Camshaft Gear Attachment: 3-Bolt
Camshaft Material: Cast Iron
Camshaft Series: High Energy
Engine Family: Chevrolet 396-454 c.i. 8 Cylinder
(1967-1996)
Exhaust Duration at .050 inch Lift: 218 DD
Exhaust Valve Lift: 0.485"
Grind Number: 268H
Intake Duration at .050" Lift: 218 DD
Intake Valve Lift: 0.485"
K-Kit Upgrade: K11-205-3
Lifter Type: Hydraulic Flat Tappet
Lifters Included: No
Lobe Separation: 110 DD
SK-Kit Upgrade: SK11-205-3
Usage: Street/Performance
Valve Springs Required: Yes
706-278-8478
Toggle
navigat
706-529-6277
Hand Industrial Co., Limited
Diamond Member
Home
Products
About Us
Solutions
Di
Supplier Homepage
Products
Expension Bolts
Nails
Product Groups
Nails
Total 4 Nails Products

☆ ☆ ☆

■ Goal of the exercise: Set down all of the records shown above once more, exactly.

■ The completed task:
Camshaft Gear Attachment: 3-Bolt
Camshaft Material: Cast Iron
Camshaft Series: High Energy
Engine Family: Chevrolet 396-454 c.i. 8 Cylinder
(1967-1996)
Exhaust Duration at .050 inch Lift: 218 DD
Exhaust Valve Lift: 0.485"
Grind Number: 268H
Intake Duration at .050" Lift: 218 DD
Intake Valve Lift: 0.485"
K-Kit Upgrade: K11-205-3
Lifter Type: Hydraulic Flat Tappet
Lifters Included: No
Lobe Separation: 110 DD
SK-Kit Upgrade: SK11-205-3
Usage: Street/Performance
Valve Springs Required: Yes
706-278-8478
Toggle
navigat
706-529-6277
Hand Industrial Co., Limited
Diamond Member
Home
Products
About Us
Solutions
Di
Supplier Homepage
Products
Expension Bolts
Nails
Product Groups
Nails
Total 4 Nails Products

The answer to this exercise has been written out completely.